Tree Sequences¶
pylibseq is able to generate instances of libsequence.VariantMatrix
from a Python object
representing a “tree sequence” [6]. Currently, the primary method of interacting with these data
structures is via msprime.
There are two methods to get data into a VariantMatrix. The first is via numpy arrays as described in The VariantMatrix:
In [1]: import msprime
In [2]: import libsequence
In [3]: import numpy as np
# Get a TreeSequence from msprime:
In [4]: ts = msprime.simulate(100, mutation_rate = 100)

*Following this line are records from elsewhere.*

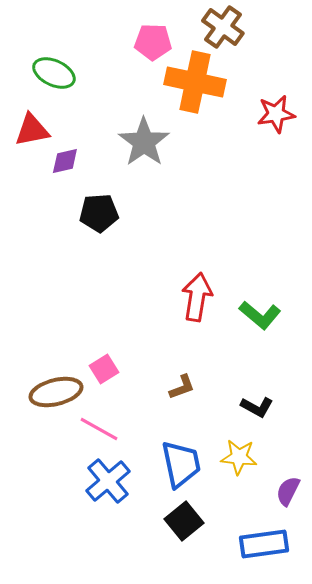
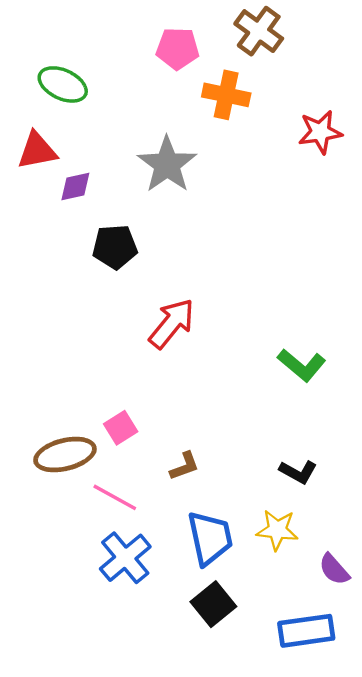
orange cross: (195, 82) -> (226, 95), size x0.7
red arrow: (197, 297) -> (172, 323), moved, turned 30
brown L-shape: (182, 387) -> (184, 466), moved
purple semicircle: (288, 491) -> (334, 569), turned -68

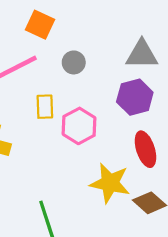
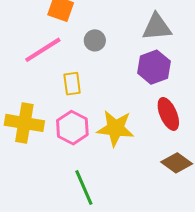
pink hexagon: (79, 126) -> (72, 128), moved
yellow star: (110, 183) -> (115, 128), moved

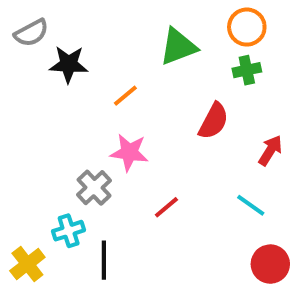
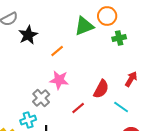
orange circle: (247, 27) -> (107, 16), moved
black star: (69, 64) -> (28, 35), turned -30
red semicircle: (213, 121) -> (101, 89), moved

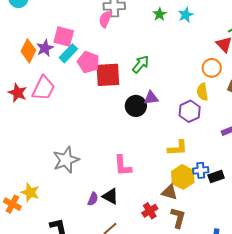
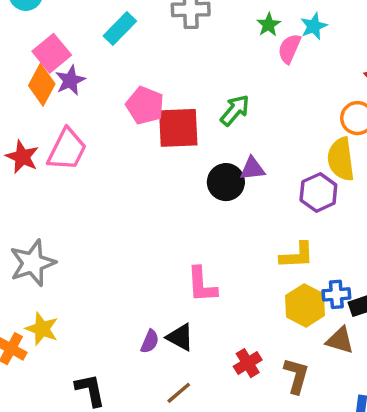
pink semicircle: (105, 19) -> (289, 49), moved
pink square: (64, 36) -> (52, 53), moved, turned 35
cyan rectangle: (68, 53) -> (120, 29), moved
yellow semicircle: (202, 92) -> (341, 159), size x1.4
gray star: (66, 160) -> (33, 263), moved
brown triangle: (169, 192) -> (340, 340), moved

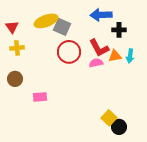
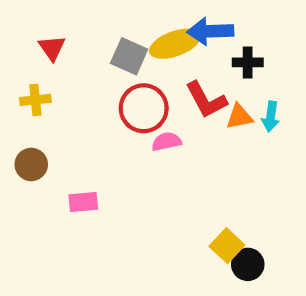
yellow ellipse: (46, 21) -> (175, 44), moved
red triangle: (12, 27) -> (52, 48), moved
pink semicircle: (96, 63) -> (167, 142), moved

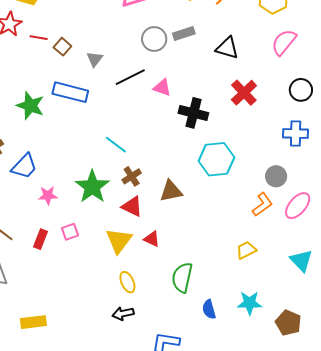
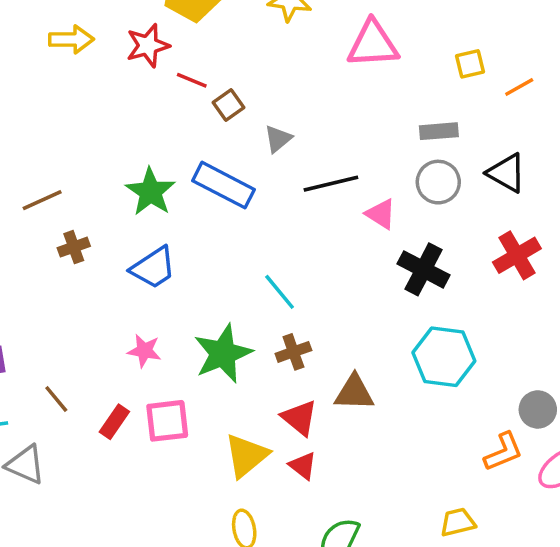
gray circle: (154, 39) -> (438, 182), moved
blue trapezoid: (24, 166) -> (153, 268), moved
red triangle: (132, 206) -> (299, 418), moved
pink square: (70, 232) -> (167, 421), size x1.5

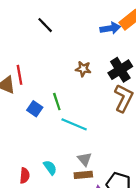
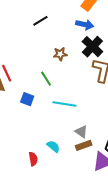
black line: (45, 25) -> (40, 21), moved, turned -63
blue arrow: (110, 28) -> (85, 25), moved, turned 36
green line: (57, 102) -> (46, 79), moved

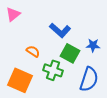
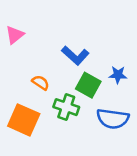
blue semicircle: (89, 79) -> (113, 119), turned 80

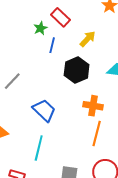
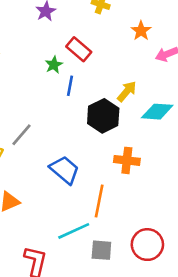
yellow arrow: (88, 39) -> (127, 91), moved
orange line: (97, 133) -> (99, 201), moved
cyan line: (39, 148) -> (74, 231), moved, turned 55

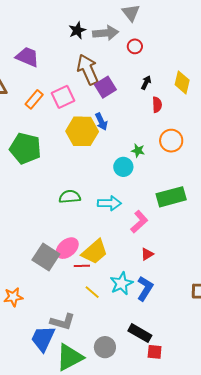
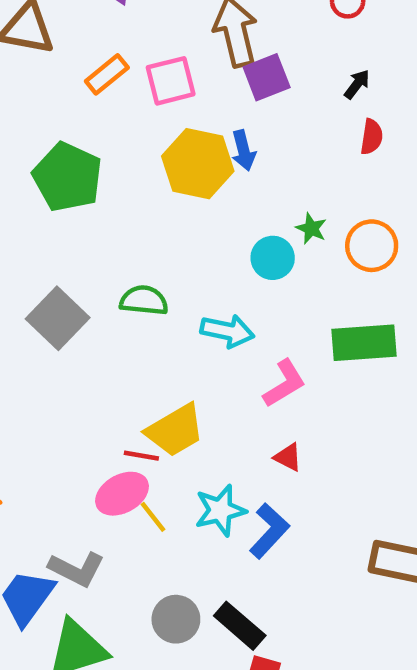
orange circle: (171, 141) -> (372, 246), moved
pink ellipse: (67, 248) -> (122, 494), moved
red triangle: (147, 254) -> (288, 457), turned 48
gray square: (46, 257) -> (58, 318), moved
gray circle: (105, 347) -> (176, 619), moved

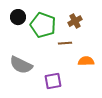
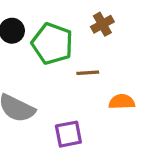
brown cross: (75, 21) -> (102, 24), moved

# Use numpy arrays to make VariantMatrix
In [5]: m = libsequence.VariantMatrix(ts.genotype_matrix(), ts.tables.sites.position)
The second method is to call a class method of VariantMatrix:
In [6]: m2 = libsequence.VariantMatrix.from_TreeSequence(ts)

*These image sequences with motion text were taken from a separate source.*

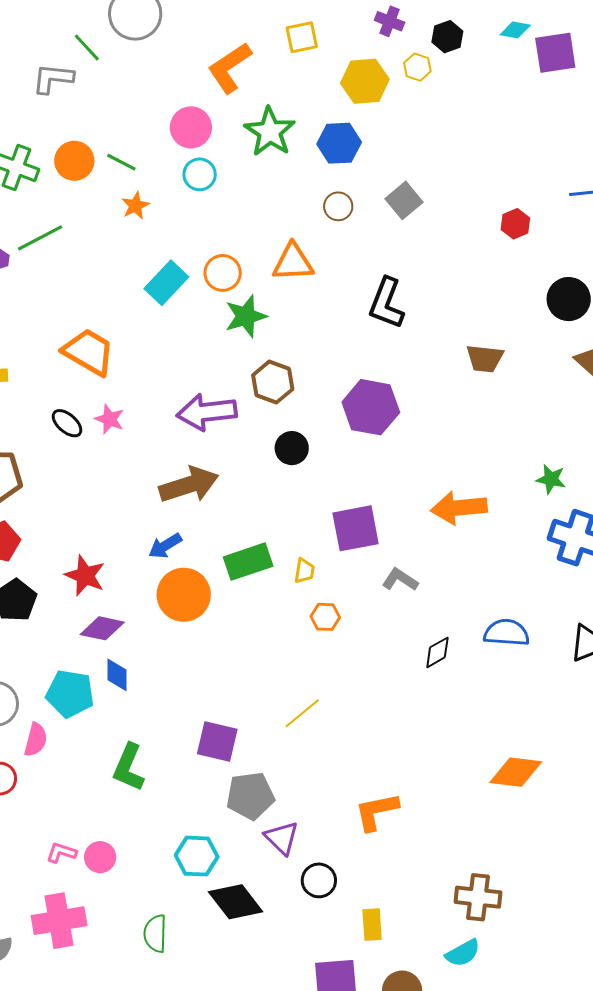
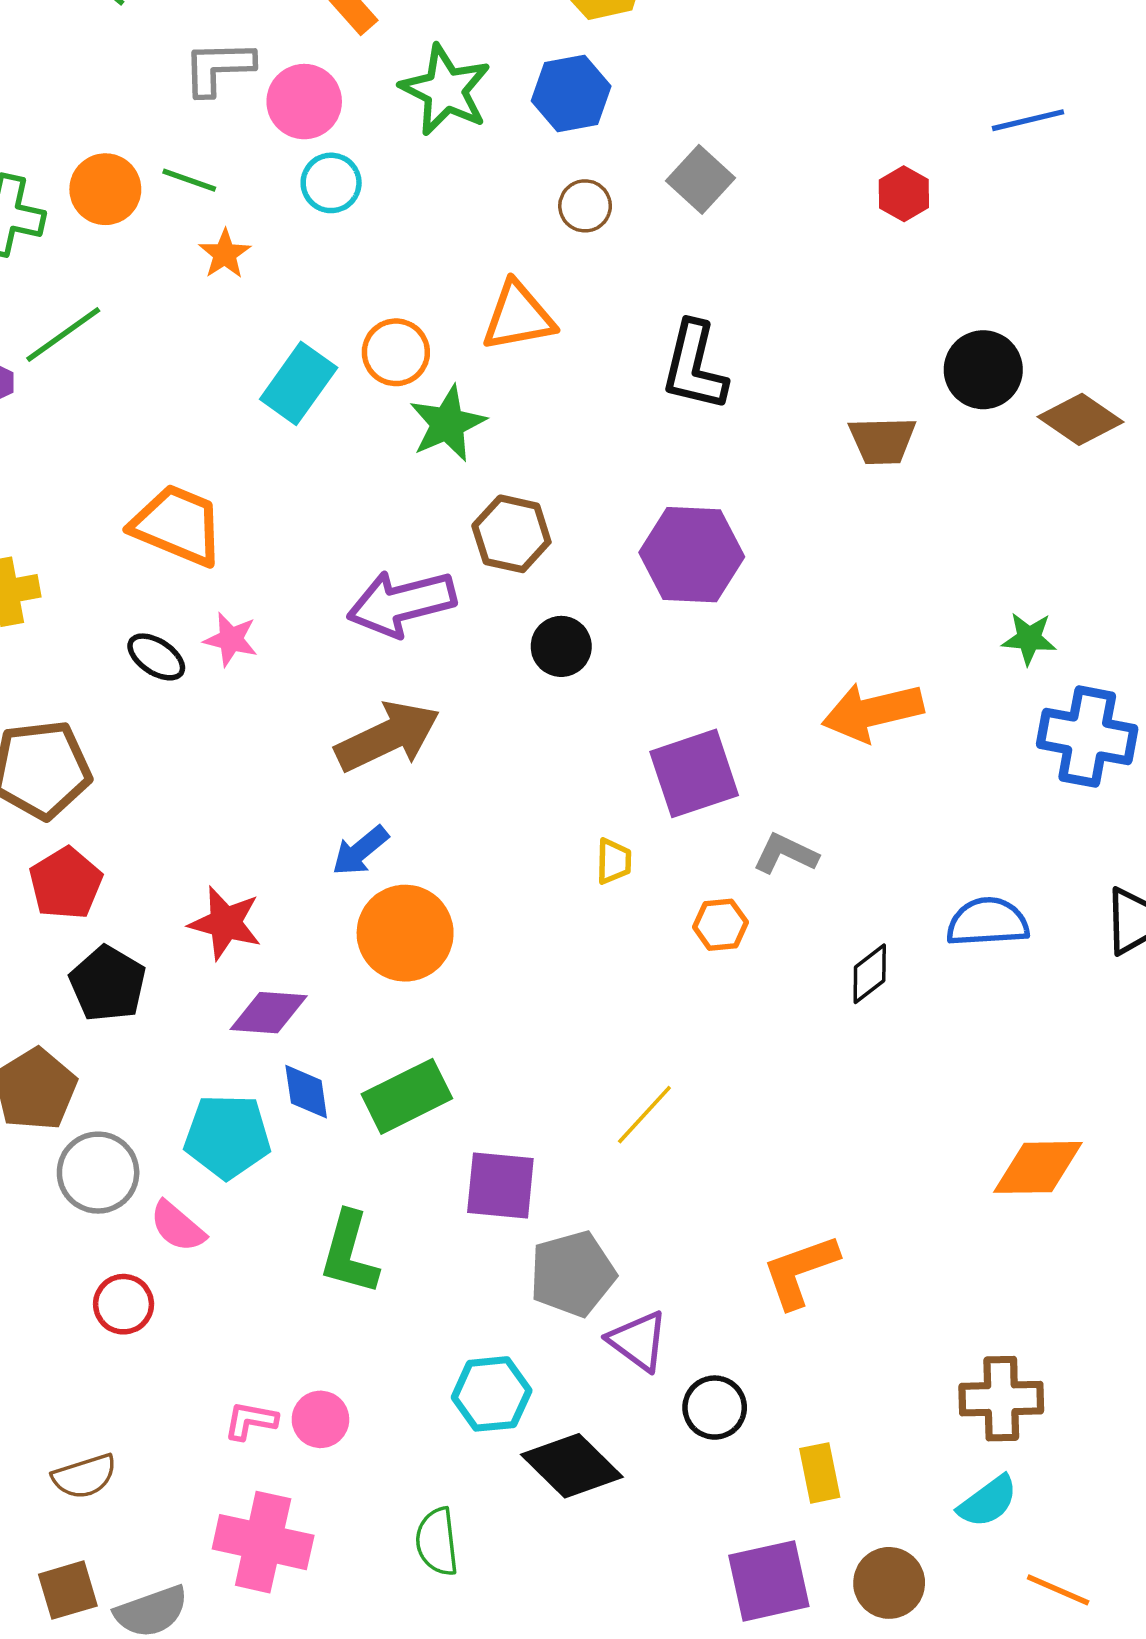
gray L-shape: (53, 78) -> (218, 68), moved
black circle: (569, 299) -> (983, 370), moved
green rectangle: (248, 562) -> (407, 1096), moved
orange hexagon: (325, 617) -> (720, 925), moved
pink semicircle: (36, 740) -> (178, 1226), turned 124
pink cross: (59, 921) -> (263, 1542), turned 30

In [7]: assert np.array_equal(m.data, m2.data)
In [8]: assert np.array_equal(m.positions, m2.positions)
The second method is a touch slower than the first, but it uses about half as much memory. The reason is that getting the genotype matrix from the TreeSequence requires allocating the entire matrix. The second method only asks msprime to generate a 1d numpy array of length ts.num_samples, but does so once for each of ts.num_variants.